The business that has no projects - 2030 Week Day 5 - PPM
16 Dec 2016
It's the final day of 2030 Week on AXELOS Community and I'd like to offer my sincere gratitute for taking part, but it's not over yet! You can still walk away with a £25 Amazon voucher, just read the scenario below and give us your thoughts! Here's today's scenario:
To finish off we want to throw something quite contentious out there. Let’s imagine a company than no longer uses project management at all and discuss our views on this idea in the comments below. We’re very keen to hear your views on this!
"Introducing you to GreyBox group, a company who builds SaaS solutions for the construction industry. GreyBox have taken continual deliver so far that they now longer class any of their work as a project and the idea of having ‘project managers’ is a long distant memory for them.
Instead, all new ideas for product and business improvements are broken up into micro sized tasks and channelled through a system that resembles a sales pipeline or Kanban style task management style. The decision to pursuit new ideas is simply guided by the company’s single objective, to make empowering software for construction professionals."
Could this work? Can a company base all its improvement decision on a single goal and is it realistic to assume that traditional projects can be abandoned all together? Let us know below.
Projects have always been about runners, repeaters and strangers. You don't want to orginize your runners and strangers the same way, that would just mean way to much overhead, be to slow to get going and in general very uneffective. Any organization would do well to organize steady flowing ongoing work like the example suggests. But if they decide to enter the Chineese market, develop something radically new, want to move facilities or whatever something that they are not used to do, they will have a different beast. And therefore the need for different kind of project management. The word project is used for many things, that should be managed in different ways.
Is it realistic to assume that traditional projects can be abandoned all together? Perhaps not, particularly when projects are about implementing change and about managing the investment. Having said that, it is possible to deliver new ideas and business improvements using scaled Kanban as it delivers often, focus on quality, balances demand against throughput, prioritises and improves delivery by reducing work in progress.
This scenario may work for continuous improvement of existing solution. The development of a new service platform will require a program management approach, including the assessment of the needs/expectations of the clients of GreyBox clients in order to ensure benefits realization. The sales pipeline will never capture these expectations/needs neither the changes requirements.

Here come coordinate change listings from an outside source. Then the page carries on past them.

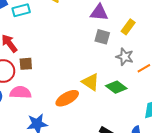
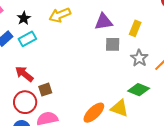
gray star: (125, 57) -> (139, 58), turned 30
yellow triangle: (91, 82) -> (119, 108), moved

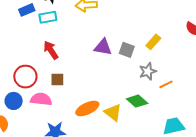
purple triangle: (104, 22) -> (103, 47), moved
red arrow: (24, 74) -> (51, 50), moved
brown square: (45, 90) -> (57, 79), moved

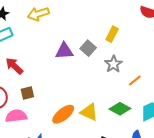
gray square: (127, 50) -> (88, 48), turned 35
orange line: (166, 84) -> (135, 81), moved
green diamond: (137, 101) -> (120, 109), moved

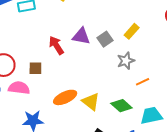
red arrow: (14, 66) -> (56, 45), moved

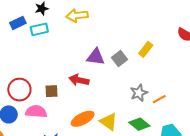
red arrow: (56, 45) -> (79, 80), moved, turned -42
gray star: (126, 61) -> (139, 93), moved

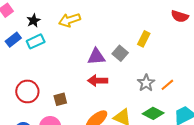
red arrow: (79, 80) -> (98, 81), moved
red circle: (19, 90) -> (27, 91), moved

Organisations like Google and Facebook operate in continual beta. Their products are never fully complete so they adopt more of a DevOps approach. This allows these companies to test minor enhancements, learn from their success or failure then move onto the next enhancement.
However, not all products lend themselves to this approach. Initial product development or complex products may require a project in order to get it into production. It may require significant research and development, have specific requirements, fixed timeframes and costs and require specialized skill sets.
Furthermore, organisations that require a bespoke product or outcome may not be able to do this on their own and may require a project. I believe there will certainly be a place for projects or project managers in 2030.
Experience shows, that big success comes from strategic thinking. This is a long route to take and there is now indication that this should change just by modern technologies arising. Mankind remains the same.